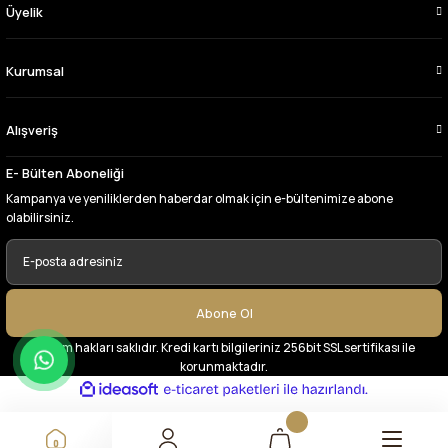
uygun fiyatlarından ve kalitesinden dolayı
Üyelik
tercih ettiğim kumaşçi
D... Ç... | 27/06/2026
Kurumsal
Çok memnun kaldım,teşekkürler
Alışveriş
A... Y... | 13/06/2026
E- Bülten Aboneliği
Deneyimini Paylaş
Kampanya ve yeniliklerden haberdar olmak için e-bültenimize abone
olabilirsiniz.
Abone Ol
© Tüm hakları saklıdır. Kredi kartı bilgileriniz 256bit SSL sertifikası ile
korunmaktadır.
ideasoft
ile
e-
hazırlandı.
ticaret
paketleri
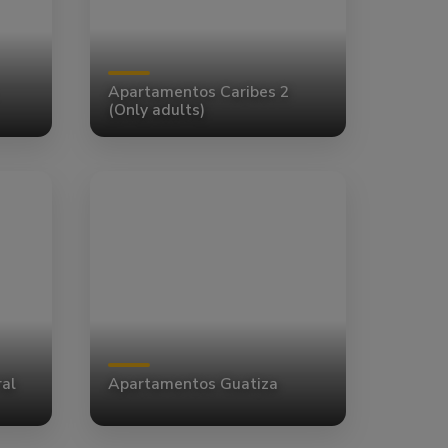
Apartamentos Caribes 2
(Only adults)
al
Apartamentos Guatiza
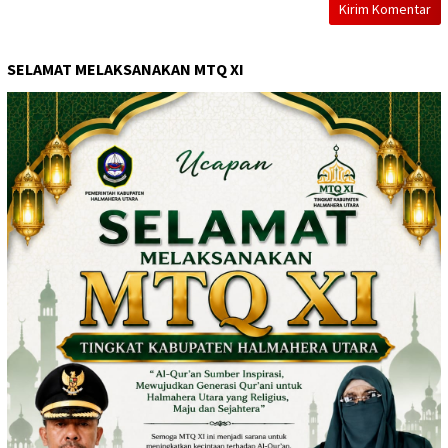
SELAMAT MELAKSANAKAN MTQ XI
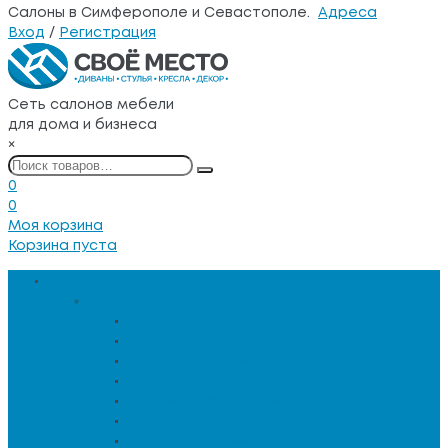
Салоны в Симферополе и Севастополе.
Адреса
Вход
/
Регистрация
Сеть салонов мебели
для дома и бизнеса
×
0
0
Моя корзина
Корзина пуста
Каталог товаров
Мебель для гостиной
Журнальные столы
Зеркальная мебель
Кресла и диваны
Кресла-качалки
Лежанки для животных
Сервировочные столики
Столы обеденные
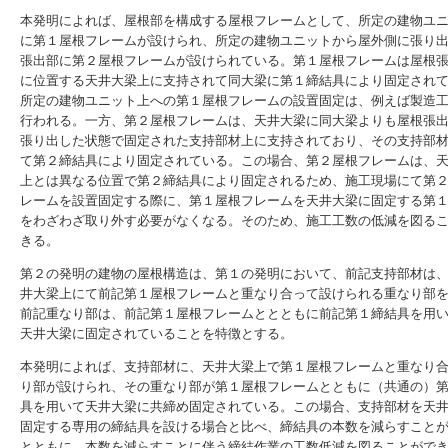
本発明によれば、屋根部を構成する屋根フレームとして、所定の建物ユ
に第１屋根フレームが設けられ、所定の建物ユニットから屋外側に張り
張出部に第２屋根フレームが設けられている。第１屋根フレームは屋根
に位置する天井大梁上に支持されて同大梁に第１締結具により固定され
所定の建物ユニット上への第１屋根フレームの設置固定は、例えば製造
行われる。一方、第２屋根フレームは、天井大梁に同大梁よりも屋根張
張り出した状態で固定された支持部材上に支持されており、その支持部
て第２締結具により固定されている。この場合、第２屋根フレームは、
上とは異なる位置で第２締結具により固定されるため、施工現場にて第
レームを設置固定する際に、第１屋根フレームを天井大梁に固定する第
をわざわざ取り外す必要がなくなる。そのため、施工工数の低減を図る
きる。
第２の発明の建物の屋根構造は、第１の発明において、前記支持部材は
井大梁上にて前記第１屋根フレームと重なり合って設けられる重なり部
前記重なり部は、前記第１屋根フレームととともに前記第１締結具を用
天井大梁に固定されていることを特徴とする。
本発明によれば、支持部材に、天井大梁上で第１屋根フレームと重なり
り部が設けられ、その重なり部が第１屋根フレームとともに（共通の）
具を用いて天井大梁に共締め固定されている。この場合、支持部材を天
固定する専用の締結具を設ける場合と比べ、締結具の本数を減らすこと
とともに、本数を減らすことに伴う締結作業の工数低減を図ることがで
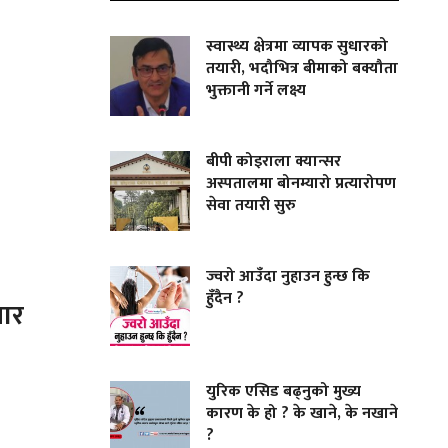
स्वास्थ्य क्षेत्रमा व्यापक सुधारको
तयारी, भदौभित्र बीमाको बक्यौता
भुक्तानी गर्ने लक्ष्य
बीपी कोइराला क्यान्सर
अस्पतालमा बोनम्यारो प्रत्यारोपण
सेवा तयारी सुरु
ज्वरो आउँदा नुहाउन हुन्छ कि
हुँदैन ?
जार
युरिक एसिड बढ्नुको मुख्य
कारण के हो ? के खाने, के नखाने
?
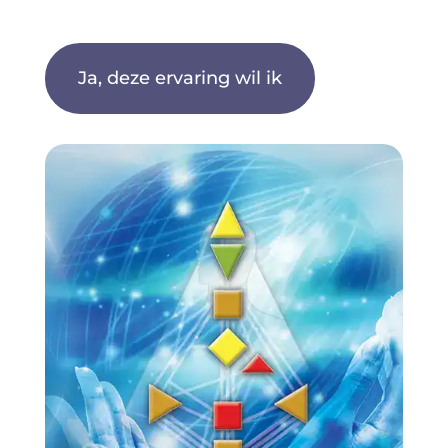
Ja, deze ervaring wil ik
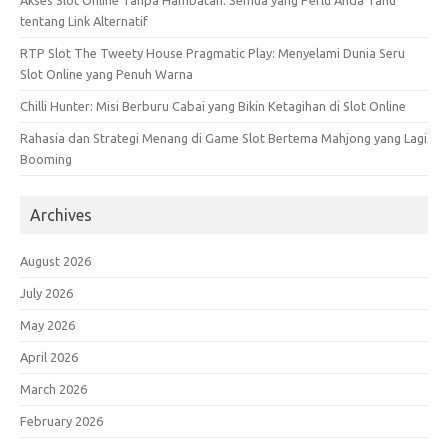
Akses Slot Online Tanpa Hambatan: Semua yang Perlu Anda Tahu
tentang Link Alternatif
RTP Slot The Tweety House Pragmatic Play: Menyelami Dunia Seru
Slot Online yang Penuh Warna
Chilli Hunter: Misi Berburu Cabai yang Bikin Ketagihan di Slot Online
Rahasia dan Strategi Menang di Game Slot Bertema Mahjong yang Lagi
Booming
Archives
August 2026
July 2026
May 2026
April 2026
March 2026
February 2026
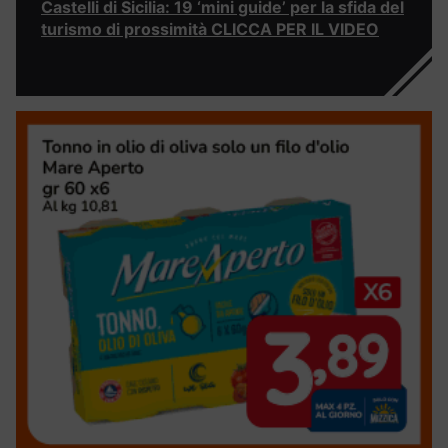
Castelli di Sicilia: 19 ‘mini guide’ per la sfida del
turismo di prossimità CLICCA PER IL VIDEO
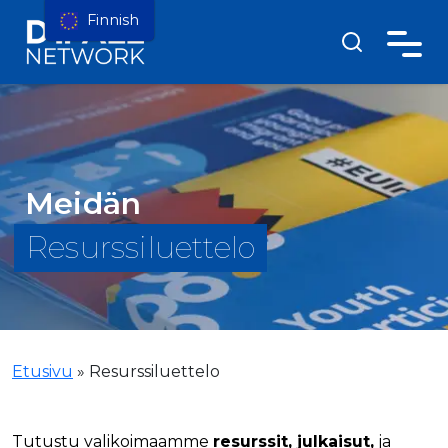
Finnish
Meidän
Resurssiluettelo
Etusivu
»
Resurssiluettelo
Tutustu valikoimaamme
resurssit, julkaisut,
ja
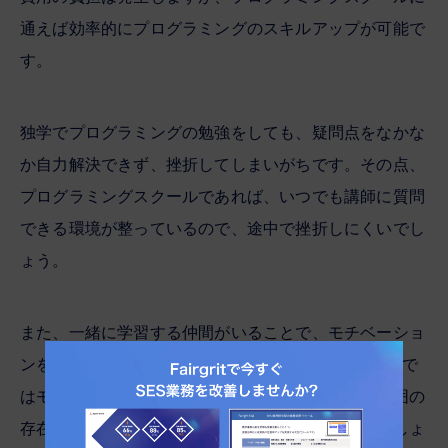
通えば効率的にプログラミングのスキルアップが可能で
す。
独学でプログラミングの勉強をしても、疑問点をなかな
か自力解決できず、挫折してしまいがちです。その点、
プログラミングスクールであれば、いつでも講師に質問
できる環境が整っているので、途中で挫折しにくいでし
ょう。
また、一緒に学習する仲間がいることで、モチベーショ
ンを高く維持しやすいのも大きなメリットです。1人で
はモチベーションの維持が難しいという人でも、周囲の
存在を意識することでプラスの影響を受けられるでしょ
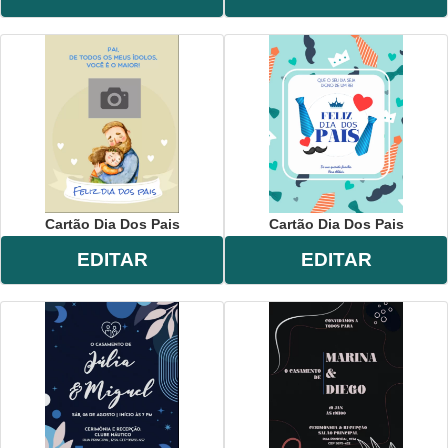
Cartão Dia Dos Pais
Cartão Dia Dos Pais
EDITAR
EDITAR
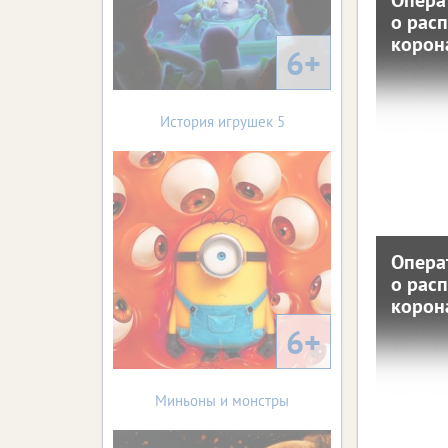
Опер
о рас
о 
корон
кор
6+
11 октября
С нач
История игрушек 5
зареги
(+
коронав
собрал
распрос
ЦФО 
Опера
Опер
о рас
о 
корон
кор
6+
7 октября 
С нач
зареги
Миньоны и монстры
(+
коронав
собрал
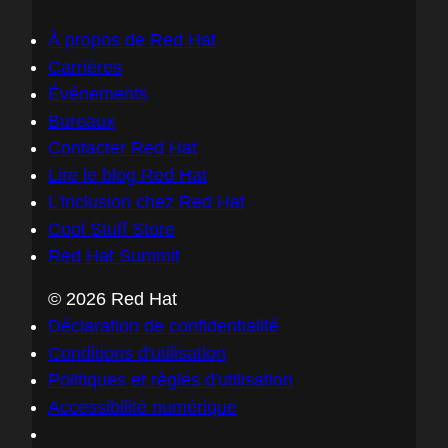
À propos de Red Hat
Carrières
Événements
Bureaux
Contacter Red Hat
Lire le blog Red Hat
L'inclusion chez Red Hat
Cool Stuff Store
Red Hat Summit
© 2026 Red Hat
Déclaration de confidentialité
Conditions d'utilisation
Politiques et règles d'utilisation
Accessibilité numérique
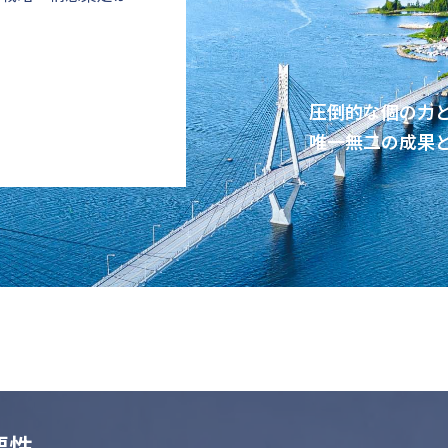
圧倒的な個の力
唯一無二の成果
要性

**What the task asks:** Only one thing is required here: an exact copy of the lines from the one bearing "Contacter Red Hat" through the final line above, both included, with pictures left out.

**Task answer:**
Contacter Red Hat
Lire le blog Red Hat
L'inclusion chez Red Hat
Cool Stuff Store
Red Hat Summit
© 2026 Red Hat
Déclaration de confidentialité
Conditions d'utilisation
Politiques et règles d'utilisation
Accessibilité numérique
圧倒的な個の力
唯一無二の成果
要性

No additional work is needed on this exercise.